El
estudio en materia hidrológica relacionada con la operatividad del Acueducto Independencia,
culmina con alentadoras noticias. Las da a conocer César Lagarda Lagarda,
director de la Cuenca del Noroeste (CONAGUA), conjuntamente con el hidrogeólogo
de la empresa ”Mekorot”, Emmanuel Schachmai, de Israel, en cuyo país operan
plantas desalinizadoras para el abasto del agua que consume la población
hebrea.
Habrá
agua para todos. Es decir, para los consumidores sonorenses de ciudades y del
campo, siempre y cuando se atienda la instrucción de tratar las aguas del mar
por medio de tecnologías modernas, y dar a la política su lugar: entidad
planificadora, previsora y con sentido económico y social.
No
existe, y los expertos lo saben, país en el planeta como no sea Israel, capaz
de dar un dictamen certero acerca del uso y usufructo del agua en términos cuantitativos
y cualitativos, sin descontar el cuidado en los costos socioeconómicos, y en oportunidad
para hacerlo; previsor de efectos en el medio ambiente a cortos, medianos y
largos plazos.
Ariel
Roffe, nuestro acompañante en Israel, del Ministerio de Relaciones Exteriores,
nos decía en tono coloquial. “El agua con la que hoy tomaron su baño en el
hotel, provenía del mar”. Rumbo a Tiberíades, después de haber dejado las
costas del Mar Muerto y los paisaje de Masada, los florecientes huertos y
plantaciones de los kibutzim, nos hacían recordar a Emma, mi esposa, y a mí,
que los migrantes judíos de hace cien años tuvieron que enfrentarse a la
malaria, a la aridez y a la escasez de agua durante los años heroicos cuando
refundaron la Patria de sus antecesores.
Israel
es hoy, merced al genio de sus políticos visionarios y por la dedicación y
creatividad de sus planificadores y tecnólogos, el país abastecedor de flores,
frutas y productos perecederos, de
Europa y en particular de Holanda.
Sus
gentes del campo, inspirados en el ejemplo de los padres fundadores del Israel
moderno, son los principales beneficiarios del trabajo inventivo en el área
tecnológica a fin de hacer de Eretz
Israel un vergel en medio de la adversidad y a los líderes del Estado judío los
propagadores, dentro y fuera del país, de las ventajas que hay en la aplicación
tecnológica de las ciencias del mar, de los experimentos y de la investigación
en cuestiones ambientales y el desarrollo agrícola en comunidades (kibutzim)
productoras de alimentos.
El
agua, se dice, como el aire y la tierra, es de todos y para todos. Siempre y
cuando, acotamos, se atienda la normatividad en las diversas actividades. Ha
sido y puede llegar a ser motivo de rivalidad, violencia y confrontación.
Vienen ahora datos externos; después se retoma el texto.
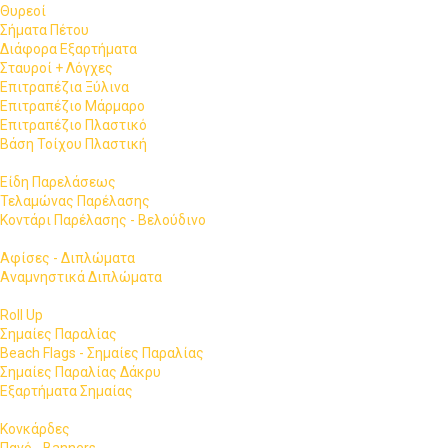
Θυρεοί
Σήματα Πέτου
Διάφορα Εξαρτήματα
Σταυροί + Λόγχες
Επιτραπέζια Ξύλινα
Επιτραπέζιο Μάρμαρο
Επιτραπέζιο Πλαστικό
Βάση Τοίχου Πλαστική
Είδη Παρελάσεως
Τελαμώνας Παρέλασης
Κοντάρι Παρέλασης - Βελούδινο
Αφίσες - Διπλώματα
Αναμνηστικά Διπλώματα
Roll Up
Σημαίες Παραλίας
Beach Flags - Σημαίες Παραλίας
Σημαίες Παραλίας Δάκρυ
Εξαρτήματα Σημαίας
Κονκάρδες
Πανό - Banners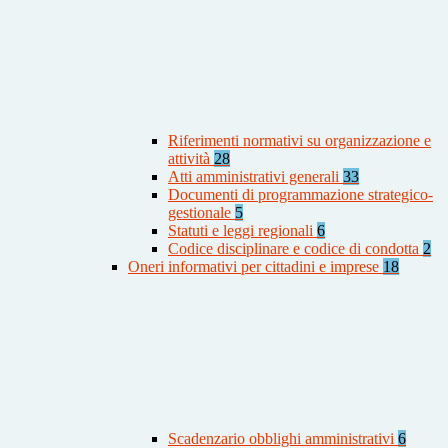
Riferimenti normativi su organizzazione e
attività
28
Atti amministrativi generali
33
Documenti di programmazione strategico-
gestionale
5
Statuti e leggi regionali
6
Codice disciplinare e codice di condotta
2
Oneri informativi per cittadini e imprese
18
Scadenzario obblighi amministrativi
6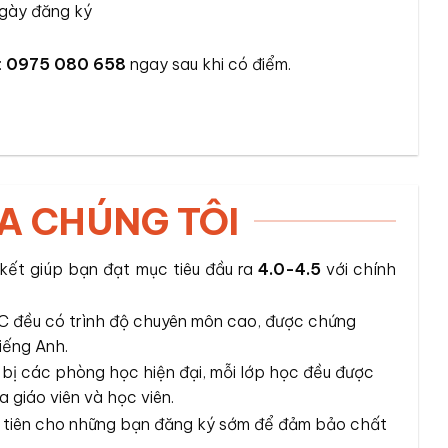
ngày đăng ký
:
0975 080 658
ngay sau khi có điểm.
A CHÚNG TÔI
kết giúp bạn đạt mục tiêu đầu ra
4.0-4.5
với chính
EC đều có trình độ chuyên môn cao, được chứng
iếng Anh.
bị các phòng học hiện đại, mỗi lớp học đều được
a giáo viên và học viên.
ưu tiên cho những bạn đăng ký sớm để đảm bảo chất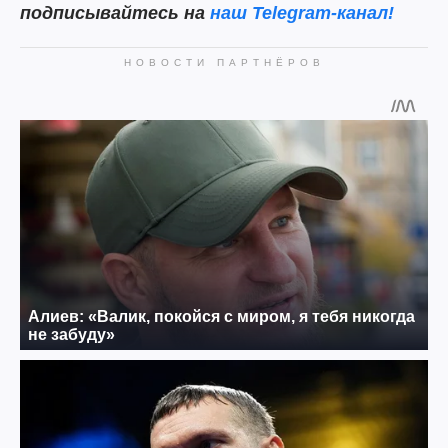
подписывайтесь на
наш Telegram-канал!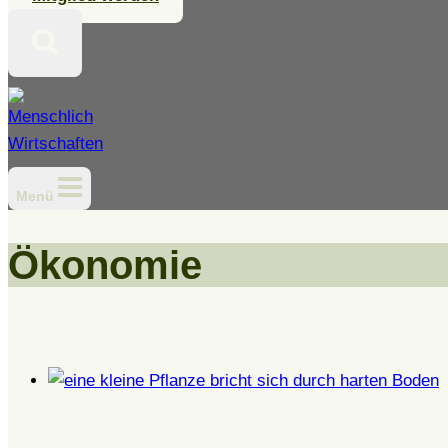
Menü
Ökonomie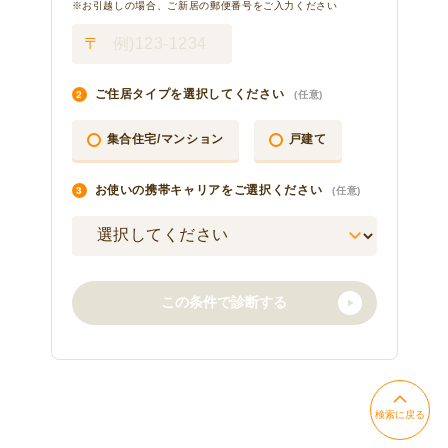
検索に戻る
Es,
cabe esperar en el caso del Acueducto Independencia, ocasión para unir
voluntades, vincular esperanzas y proyectos, haciendo de su uso y usufructo una
oportunidad a fin de rehacer lo maltrecho, restañar heridas y devolver tranquilidad
y certidumbre, entre otros bienes, a sus legítimos poseedores.
Desalar
el agua es la divisa. Construir con premura plantas potabilizadoras con
tecnología de punta y asesoría de empresas, por ejemplo “Mekorot”, y asesoría de
científicos como Emmanuel Shamchmai. Están de plácemes, sin duda, personajes
encomiables al frente de esta causa. que es la de todos los sonorenses: Rogelio
Díaz Brown, el lúcido alcalde de Cajeme, junto con el persuasivo secretario del
Municipio Antonio Alvidrez; los diputados Faustino Félix Chávez y Abel
Murrieta, así como líderes de la talla de Adalberto Rosas (Movimiento
Ciudadano), Tomás Rojo, Mario Luna, dirigentes de la atribulada Tribu.
Felicitaciones
a César Lagarda Lagarda, pues la noticia hace recordar que fue uno de los
primeros en advertir, a tiempo, acerca de la prioridad en la construcción de
plantas desalinizadoras. Pero su voz, sabemos, se había perdido en el desierto.